Published: 27 August 2013



Wolfram, Alström and Bardet-Biedl (WABB) syndromes are rare diseases with overlapping features of multiple sensory and metabolic impairments, including diabetes mellitus, which have caused diagnostic confusion. There are as yet no specific treatments available, little or no access to well characterized cohorts of patients, and limited information on the natural history of the diseases. We aim to establish a Europe-wide registry for these diseases to inform patient care and research.


EURO-WABB is an international multicenter large-scale observational study capturing longitudinal clinical and outcome data for patients with WABB diagnoses. Three hundred participants will be recruited over 3 years from different sites throughout Europe. Comprehensive clinical, genetic and patient experience data will be collated into an anonymized disease registry. Data collection will be web-based, and forms part of the project’s Virtual Research and Information Environment (VRIE).
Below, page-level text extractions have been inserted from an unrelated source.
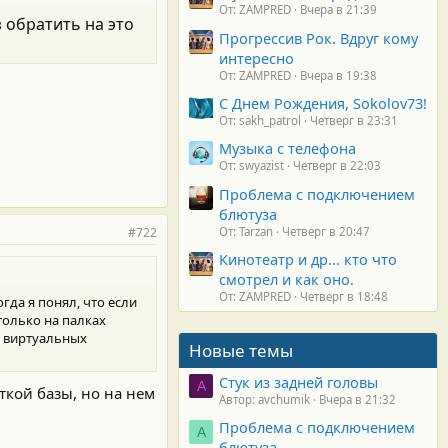
От: ZAMPRED
Вчера в 21:39
 обратить на это
Прогрессив Рок. Вдруг кому
интересно
От: ZAMPRED
Вчера в 19:38
С Днем Рождения, Sokolov73!
От: sakh_patrol
Четверг в 23:31
Музыка с телефона
От: swyazist
Четверг в 22:03
Проблема с подключением
блютуза
#722
От: Tarzan
Четверг в 20:47
Кинотеатр и др... кто что
смотрел и как оно.
От: ZAMPRED
Четверг в 18:48
огда я понял, что если
только на палках
же виртуальных
Новые темы
Стук из задней головы
A
кой базы, но на нем
Автор: avchumik
Вчера в 21:32
Проблема с подключением
А
блютуза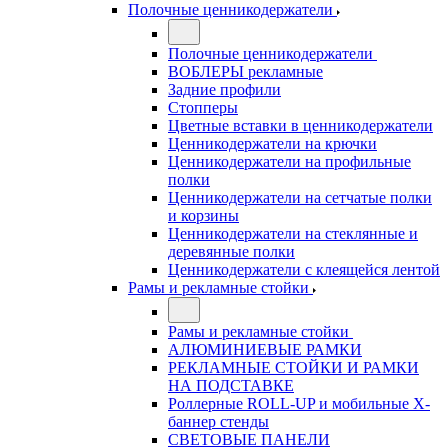
Полочные ценникодержатели
Полочные ценникодержатели
ВОБЛЕРЫ рекламные
Задние профили
Стопперы
Цветные вставки в ценникодержатели
Ценникодержатели на крючки
Ценникодержатели на профильные
полки
Ценникодержатели на сетчатые полки
и корзины
Ценникодержатели на стеклянные и
деревянные полки
Ценникодержатели с клеящейся лентой
Рамы и рекламные стойки
Рамы и рекламные стойки
АЛЮМИНИЕВЫЕ РАМКИ
РЕКЛАМНЫЕ СТОЙКИ И РАМКИ
НА ПОДСТАВКЕ
Роллерные ROLL-UP и мобильные X-
баннер стенды
СВЕТОВЫЕ ПАНЕЛИ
Participants who haven’t undergone genetic diagnostic testing for their condition will be able to do so via the project.


The registry data will be used to increase the understanding of the natural history of WABB diseases, to serve as an evidence base for clinical management, and to aid the identification of opportunities for intervention to stop or delay the progress of the disease. The detailed clinical characterisation will allow inclusion of patients into studies of novel treatment interventions, including targeted interventions in small scale open label studies; and enrolment into multi-national clinical trials. The registry will also support wider access to genetic testing, and encourage international collaborations for patient benefit.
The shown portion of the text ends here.